Taranaki Region - Geography and People

Geography and People

Taranaki is situated on the west coast of the North Island, surrounding the volcanic peak. The large bays north-west and south-west of Cape Egmont are prosaically named the North Taranaki Bight and the South Taranaki Bight.

Mount Taranaki, or Mount Egmont—Te Maunga O Taranaki in Māori—is the dominant feature of the region, second-tallest mountain in the North Island. Māori legend says that Taranaki previously lived with the Tongariro, Ngauruhoe and Ruapehu mountains of the central North Island but fled to its current location after a battle with Tongariro.

Taranaki, a near-perfect cone, last erupted in the mid-18th century. The mountain and its immediate surrounds form Egmont National Park.

Although Māori had called the mountain Taranaki for many centuries, Captain James Cook renamed it Egmont after the Earl of Egmont the recently retired First Lord of the Admiralty who had encouraged his expedition.

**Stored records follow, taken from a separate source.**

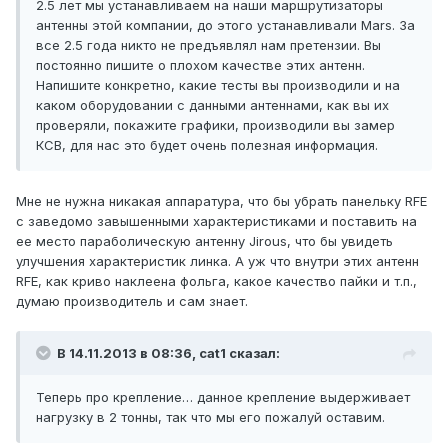
2.5 лет мы устанавливаем на наши маршрутизаторы
антенны этой компании, до этого устанавливали Mars. За
все 2.5 года никто не предъявлял нам претензии. Вы
постоянно пишите о плохом качестве этих антенн.
Напишите конкретно, какие тесты вы производили и на
каком оборудовании с данными антеннами, как вы их
проверяли, покажите графики, производили вы замер
КСВ, для нас это будет очень полезная информация.
Мне не нужна никакая аппаратура, что бы убрать панельку RFE
с заведомо завышенными характеристиками и поставить на
ее место параболическую антенну Jirous, что бы увидеть
улучшения характеристик линка. А уж что внутри этих антенн
RFE, как криво наклеена фольга, какое качество пайки и т.п.,
думаю производитель и сам знает.
В 14.11.2013 в 08:36, cat1 сказал:
Теперь про крепление… данное крепление выдерживает
нагрузку в 2 тонны, так что мы его пожалуй оставим.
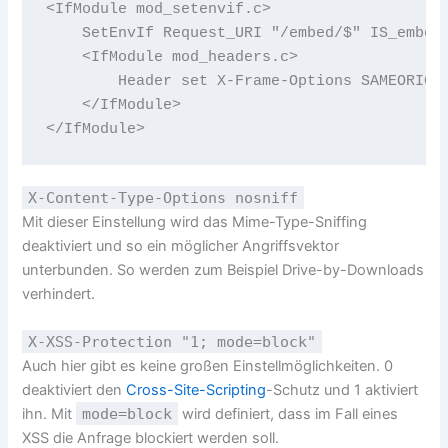
<IfModule mod_setenvif.c>

    SetEnvIf Request_URI "/embed/$" IS_embed

    <IfModule mod_headers.c>

    	Header set X-Frame-Options SAMEORIGIN env=!REDIRECT_IS_embed

    </IfModule>

X-Content-Type-Options nosniff
Mit dieser Einstellung wird das Mime-Type-Sniffing
deaktiviert und so ein möglicher Angriffsvektor
unterbunden. So werden zum Beispiel Drive-by-Downloads
verhindert.
X-XSS-Protection "1; mode=block"
Auch hier gibt es keine großen Einstellmöglichkeiten. 0
deaktiviert den
Cross-Site-Scripting
-Schutz und 1 aktiviert
ihn. Mit
mode=block
wird definiert, dass im Fall eines
XSS die Anfrage blockiert werden soll.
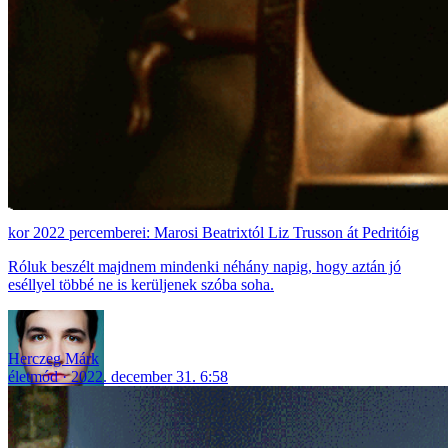
2022 percemberei: Marosi Beatrixtól Liz Trusson át Pedritóig
Róluk beszélt majdnem mindenki néhány napig, hogy aztán jó
eséllyel többé ne is kerüljenek szóba soha.
Herczeg Márk
életmód
2022. december 31. 6:58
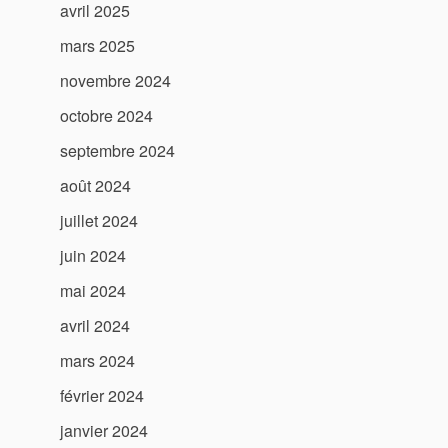
avril 2025
mars 2025
novembre 2024
octobre 2024
septembre 2024
août 2024
juillet 2024
juin 2024
mai 2024
avril 2024
mars 2024
février 2024
janvier 2024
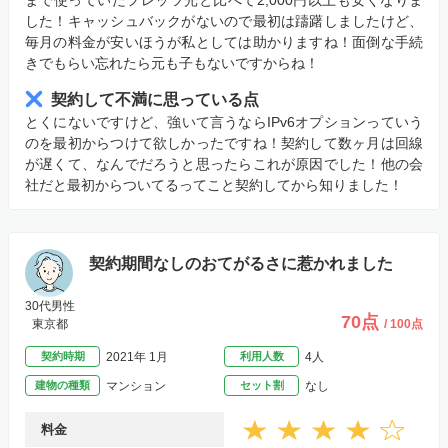
まで使っていたフレッツ光と比べて2,000円以上も安くなりま
した！キャッシュバックがないので最初は躊躇しましたけど、
毎月の料金が安いほうが私としては助かりますね！面倒な手続
きでもらい忘れたら元も子もないですからね！
契約して不満に思っている点
とくにないですけど、強いて言うならIPv6オプションっていう
のを最初からつけて欲しかったですね！契約して数ヶ月は回線
が遅くて、なんでだろうと思ったらこれが原因でした！他の会
社だと最初からついてるってこと契約してから知りました！
契約期間なしのおてがるさに惹かれました
30代男性
70点
東京都
/ 100点
契約時期
2021年 1月
利用人数
4人
建物の種類
マンション
セット割
なし
料金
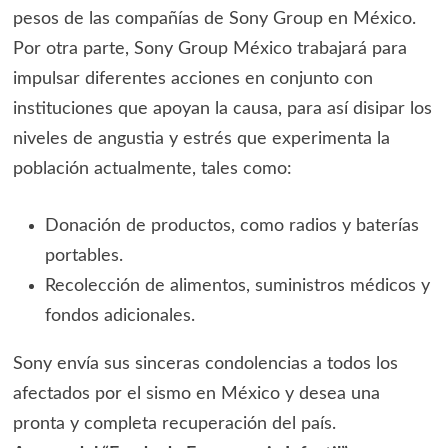
pesos de las compañías de Sony Group en México.
Por otra parte, Sony Group México trabajará para
impulsar diferentes acciones en conjunto con
instituciones que apoyan la causa, para así disipar los
niveles de angustia y estrés que experimenta la
población actualmente, tales como:
Donación de productos, como radios y baterías
portables.
Recolección de alimentos, suministros médicos y
fondos adicionales.
Sony envía sus sinceras condolencias a todos los
afectados por el sismo en México y desea una
pronta y completa recuperación del país.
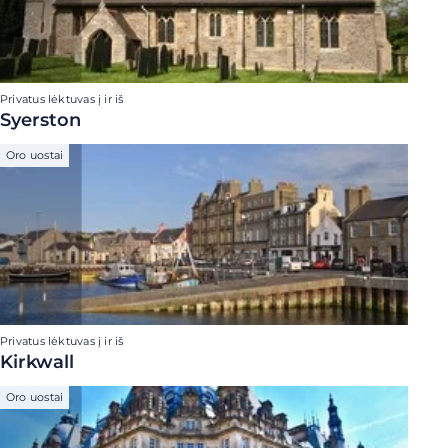
Privatus lėktuvas į ir iš
Syerston
Oro uostai
Privatus lėktuvas į ir iš
Kirkwall
Oro uostai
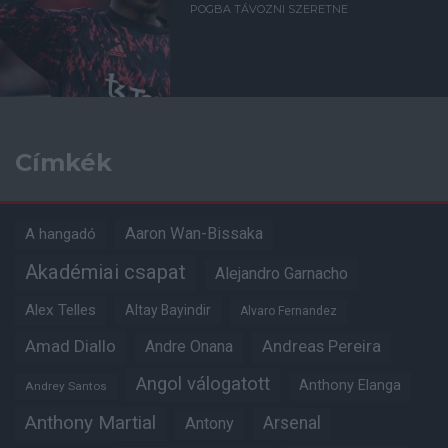
POGBA TÁVOZNI SZERETNE
Címkék
Aaron Wan-Bissaka
A hangadó
Akadémiai csapat
Alejandro Garnacho
Alex Telles
Altay Bayindir
Alvaro Fernandez
Amad Diallo
Andre Onana
Andreas Pereira
Angol válogatott
Anthony Elanga
Andrey Santos
Anthony Martial
Arsenal
Antony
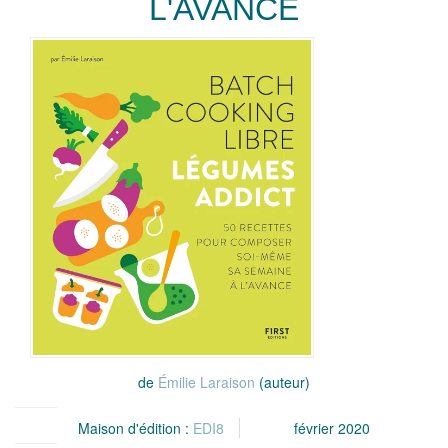
L'AVANCE
de
Émilie Laraison
(auteur)
Maison d'édition :
EDI8
février 2020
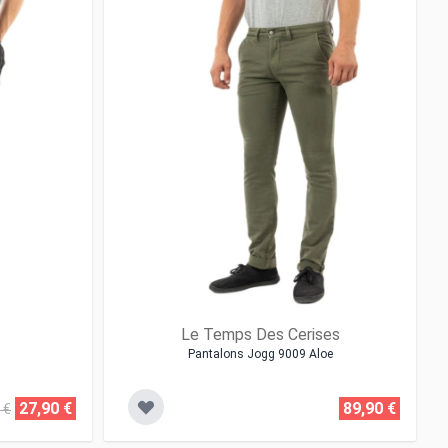
Le Temps Des Cerises
Pantalons Jogg 9009 Aloe
27,90 €
89,90 €
 €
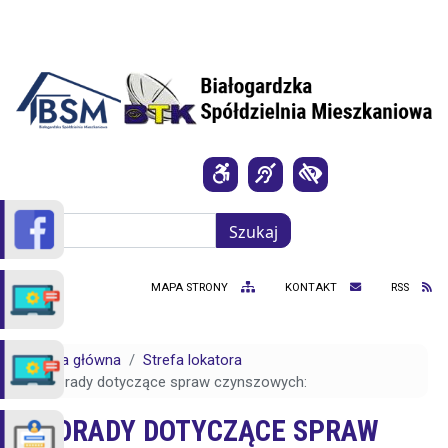
Przejdź do treści
Szukaj
Szukaj
MAPA STRONY
KONTAKT
RSS
Strona główna
Strefa lokatora
Porady dotyczące spraw czynszowych:
PORADY DOTYCZĄCE SPRAW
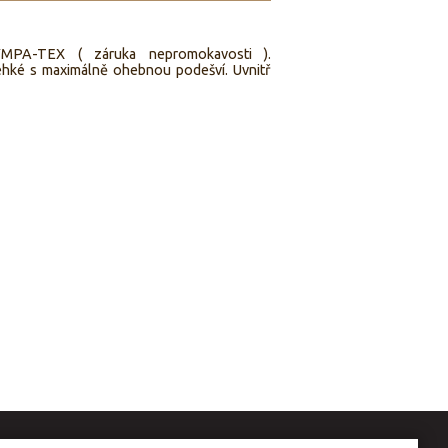
MPA-TEX ( záruka nepromokavosti ).
ehké s maximálně ohebnou podešví. Uvnitř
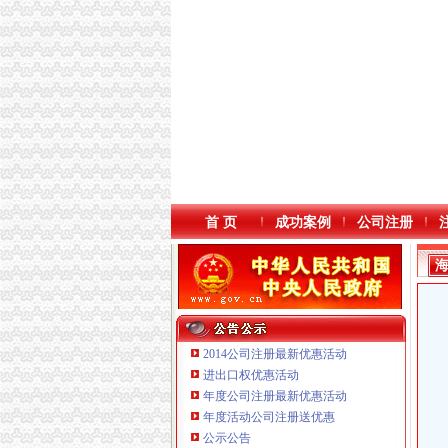
首 页
成功案例
公司注册
2014公司注册最新优惠活动
进出口权优惠活动
年度公司注册最新优惠活动
本站导航
年度活动公司注册送优惠
重庆鸽牌电线电缆有限公司 渝北10010万 (进出
公示公告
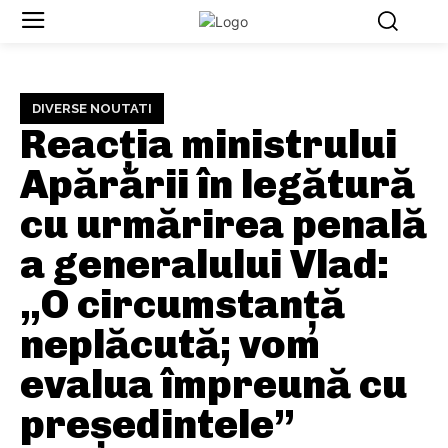
DIVERSE NOUTATI
Reacția ministrului
Apărării în legătură
cu urmărirea penală
a generalului Vlad:
„O circumstanță
neplăcută; vom
evalua împreună cu
președintele”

The mountain has two alternative official names, "Mount Taranaki" and "Mount Egmont".

The region has an area of 7258 km² and a population of 110,100 (June 2012 estimate). Just under half live in the city of New Plymouth. Other centres include Waitara, Inglewood, Stratford, Opunake, Okato, Kaponga, Eltham, Hawera, Patea and Waverley—the southern-most town.

The region has had a strong Māori presence for centuries. The local iwi (tribes) include Ngāti Mutunga, Ngāti Maru, Ngāti Ruanui, Taranaki, Te Āti Awa, Nga Rauru, Ngāruahinerangi and Ngāti Tama.

The region is exceptionally fertile, thanks to generous rainfall and the rich volcanic soil. Dairy farming predominates, with the milk factory just outside Hawera being the second largest in the Southern Hemisphere. There are also oil and gas deposits in the region, both on- and off-shore. The Maui gas field off the south-west coast has provided most of New Zealand's gas supply as well as, at one time supporting two methanol plants (one formerly a synthetic-petrol plant called the Gas-To-Gasolene plant) at Motunui. More fuel and fertilizer is produced from a well-complex at Kapuni and a number of smaller land-based oilfields. With the Maui field nearing depletion, new offshore resources have been developed: The Tui field, 50 km south of Hawera, with reserves of 50,000,000 barrels (7,900,000 m3) of oil and the Pohokura gas field, 4.5 km north of Waitara.

The way the land mass projects into the Tasman Sea with northerly, westerly and southerly exposures results in many excellent surfing and windsurfing locations, some of them considered world-class.